◆ **Given data**
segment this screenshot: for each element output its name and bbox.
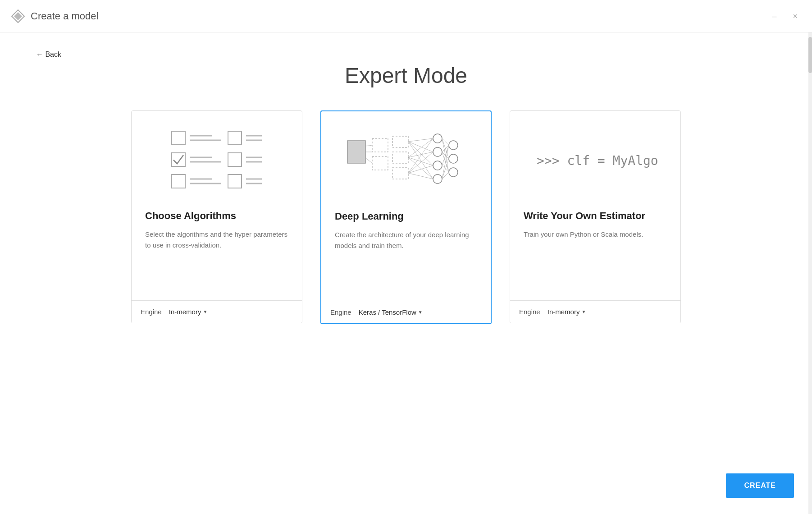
svg-point-32 [449,168,458,177]
svg-line-44 [408,173,433,179]
create-button[interactable]: CREATE [726,473,794,498]
card-footer-3: Engine In-memory ▼ [510,300,680,323]
svg-point-27 [433,147,442,156]
svg-line-39 [408,157,433,165]
card-body-3: >>> clf = MyAlgo() Write Your Own Estima… [510,111,680,300]
title-bar: Create a model – × [0,0,812,32]
close-button[interactable]: × [789,10,801,22]
engine-value-2[interactable]: Keras / TensorFlow ▼ [359,308,423,316]
svg-point-30 [449,141,458,150]
card-deep-learning[interactable]: Deep Learning Create the architecture of… [320,110,492,324]
app-icon [11,9,25,23]
card-body-2: Deep Learning Create the architecture of… [321,111,491,301]
illustration-deep-learning [335,125,477,197]
card-desc-2: Create the architecture of your deep lea… [335,229,477,251]
engine-label-1: Engine [141,308,162,316]
engine-label-3: Engine [519,308,540,316]
scroll-track[interactable] [808,32,812,514]
svg-line-36 [408,142,433,179]
card-footer-1: Engine In-memory ▼ [132,300,302,323]
svg-line-41 [408,138,433,173]
engine-dropdown-arrow-3[interactable]: ▼ [581,309,586,314]
svg-line-34 [408,142,433,152]
title-bar-left: Create a model [11,9,98,23]
card-title-1: Choose Algorithms [145,210,288,222]
svg-rect-11 [228,153,242,166]
svg-rect-14 [172,174,185,188]
card-desc-3: Train your own Python or Scala models. [524,229,667,240]
card-desc-1: Select the algorithms and the hyper para… [145,229,288,251]
svg-line-42 [408,152,433,173]
card-title-3: Write Your Own Estimator [524,210,667,222]
card-write-estimator[interactable]: >>> clf = MyAlgo() Write Your Own Estima… [510,110,681,323]
svg-rect-24 [392,152,408,163]
svg-point-28 [433,161,442,170]
svg-rect-5 [228,131,242,145]
illustration-algorithms [145,124,288,197]
svg-rect-8 [172,153,185,166]
svg-line-47 [365,158,372,163]
svg-line-45 [365,145,372,146]
card-title-2: Deep Learning [335,211,477,222]
scroll-thumb[interactable] [808,37,812,73]
svg-point-26 [433,134,442,143]
cards-container: Choose Algorithms Select the algorithms … [36,110,776,324]
engine-value-3[interactable]: In-memory ▼ [547,308,586,316]
illustration-estimator: >>> clf = MyAlgo() [524,124,667,197]
card-choose-algorithms[interactable]: Choose Algorithms Select the algorithms … [131,110,302,323]
svg-rect-25 [392,168,408,179]
back-button[interactable]: ← Back [36,50,61,59]
card-body-1: Choose Algorithms Select the algorithms … [132,111,302,300]
svg-point-29 [433,174,442,184]
svg-point-31 [449,154,458,163]
page-title: Expert Mode [36,63,776,88]
engine-value-1[interactable]: In-memory ▼ [169,308,208,316]
engine-label-2: Engine [330,308,351,316]
engine-dropdown-arrow-2[interactable]: ▼ [418,310,423,315]
main-content: ← Back Expert Mode [0,32,812,342]
svg-rect-2 [172,131,185,145]
title-bar-right: – × [768,10,801,22]
window-title: Create a model [31,10,98,22]
svg-rect-22 [372,156,388,170]
svg-line-35 [408,142,433,165]
svg-rect-21 [372,138,388,152]
card-footer-2: Engine Keras / TensorFlow ▼ [321,301,491,323]
svg-text:>>> clf = MyAlgo(): >>> clf = MyAlgo() [537,153,658,168]
svg-rect-17 [228,174,242,188]
svg-rect-20 [347,141,365,163]
engine-dropdown-arrow-1[interactable]: ▼ [203,309,207,314]
svg-rect-23 [392,136,408,147]
minimize-button[interactable]: – [768,10,780,22]
svg-line-43 [408,165,433,173]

◆ **How to complete this task**
These entries are to be printed again word for word, except for the pictures.

◆ **Task solution**
segment this screenshot: for each element output its name and bbox.
svg-point-32 [449,168,458,177]
svg-line-44 [408,173,433,179]
create-button[interactable]: CREATE [726,473,794,498]
card-footer-3: Engine In-memory ▼ [510,300,680,323]
svg-point-27 [433,147,442,156]
svg-line-39 [408,157,433,165]
card-body-3: >>> clf = MyAlgo() Write Your Own Estima… [510,111,680,300]
title-bar: Create a model – × [0,0,812,32]
close-button[interactable]: × [789,10,801,22]
engine-value-2[interactable]: Keras / TensorFlow ▼ [359,308,423,316]
svg-point-30 [449,141,458,150]
card-deep-learning[interactable]: Deep Learning Create the architecture of… [320,110,492,324]
app-icon [11,9,25,23]
card-body-2: Deep Learning Create the architecture of… [321,111,491,301]
illustration-deep-learning [335,125,477,197]
card-desc-2: Create the architecture of your deep lea… [335,229,477,251]
engine-label-1: Engine [141,308,162,316]
engine-label-3: Engine [519,308,540,316]
scroll-track[interactable] [808,32,812,514]
svg-line-36 [408,142,433,179]
card-footer-1: Engine In-memory ▼ [132,300,302,323]
svg-line-41 [408,138,433,173]
engine-dropdown-arrow-3[interactable]: ▼ [581,309,586,314]
svg-line-34 [408,142,433,152]
title-bar-left: Create a model [11,9,98,23]
card-title-1: Choose Algorithms [145,210,288,222]
svg-rect-11 [228,153,242,166]
svg-rect-14 [172,174,185,188]
card-desc-3: Train your own Python or Scala models. [524,229,667,240]
card-desc-1: Select the algorithms and the hyper para… [145,229,288,251]
svg-line-42 [408,152,433,173]
card-title-3: Write Your Own Estimator [524,210,667,222]
card-write-estimator[interactable]: >>> clf = MyAlgo() Write Your Own Estima… [510,110,681,323]
svg-rect-24 [392,152,408,163]
svg-point-28 [433,161,442,170]
svg-rect-5 [228,131,242,145]
illustration-algorithms [145,124,288,197]
svg-rect-8 [172,153,185,166]
svg-line-47 [365,158,372,163]
svg-line-45 [365,145,372,146]
card-title-2: Deep Learning [335,211,477,222]
scroll-thumb[interactable] [808,37,812,73]
svg-point-26 [433,134,442,143]
cards-container: Choose Algorithms Select the algorithms … [36,110,776,324]
engine-value-3[interactable]: In-memory ▼ [547,308,586,316]
illustration-estimator: >>> clf = MyAlgo() [524,124,667,197]
card-choose-algorithms[interactable]: Choose Algorithms Select the algorithms … [131,110,302,323]
svg-rect-25 [392,168,408,179]
back-button[interactable]: ← Back [36,50,61,59]
card-body-1: Choose Algorithms Select the algorithms … [132,111,302,300]
svg-point-29 [433,174,442,184]
svg-point-31 [449,154,458,163]
page-title: Expert Mode [36,63,776,88]
engine-value-1[interactable]: In-memory ▼ [169,308,208,316]
engine-label-2: Engine [330,308,351,316]
engine-dropdown-arrow-2[interactable]: ▼ [418,310,423,315]
main-content: ← Back Expert Mode [0,32,812,342]
svg-rect-2 [172,131,185,145]
title-bar-right: – × [768,10,801,22]
window-title: Create a model [31,10,98,22]
svg-rect-22 [372,156,388,170]
svg-line-35 [408,142,433,165]
svg-rect-21 [372,138,388,152]
card-footer-2: Engine Keras / TensorFlow ▼ [321,301,491,323]
svg-text:>>> clf = MyAlgo(): >>> clf = MyAlgo() [537,153,658,168]
svg-rect-17 [228,174,242,188]
svg-rect-20 [347,141,365,163]
engine-dropdown-arrow-1[interactable]: ▼ [203,309,207,314]
svg-rect-23 [392,136,408,147]
minimize-button[interactable]: – [768,10,780,22]
svg-line-43 [408,165,433,173]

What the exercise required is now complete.